A dream

I finally slept. I dreamed I was at the edge of a long, narrow frozen pond in the midst of a snow-covered forest. The ice was thick near the edge, thinner toward the middle. I saw people lying face-down on the ice near the center. I couldn’t tell how many. My focus was only on the ones nearest to me. They were still; I thought they were dead at first. But then I noticed indentations in the ice from the warmth of their bodies, and I knew they were alive. Alive, but terrified that if they moved so much as a muscle, they would fall through. I couldn’t get out to help them without breaking the ice myself, so I turned and trudged as fast as I could through the thigh-deep snow until I found a long branch poking out of a snowdrift. Slowly, breathlessly, I dragged it back to the pond. Someone else had come along while I was gone. He stood on the opposite side, gazing at me helplessly. I carefully pushed the branch across the ice to him.

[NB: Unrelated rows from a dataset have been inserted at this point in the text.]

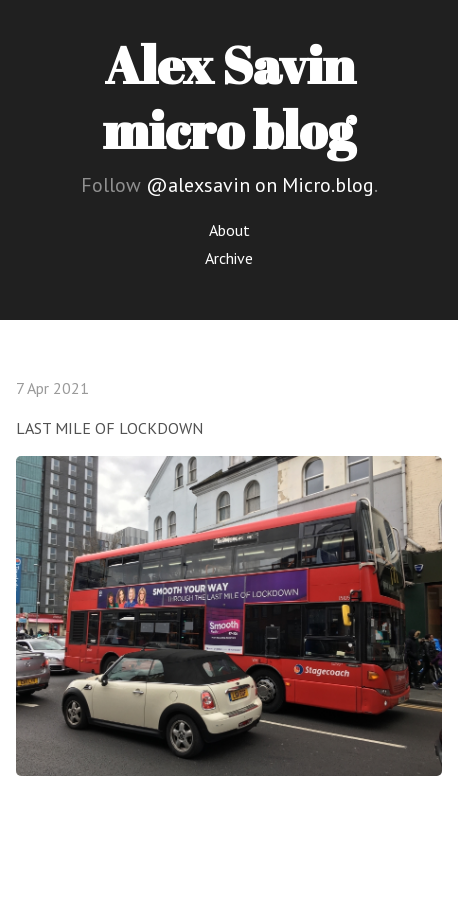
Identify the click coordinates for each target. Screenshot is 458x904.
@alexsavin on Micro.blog (260, 185)
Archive (229, 258)
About (229, 230)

When both of us had a firm grip, we slid it toward some of the people and yelled for them to reach out and grab hold. They hadn’t stirred while all this was going on, and even in the brief time I’d been away, the heat of their bodies had melted more of the ice. Yet for a long time, or what seemed like a long time, no one moved. Then, without lifting his half-frozen face from the ice, a man raised his right arm and carefully, blindly, swept it back and forth through the air, searching for the branch we were shouting for him to grab onto. Just as his hand touched the branch, I woke up.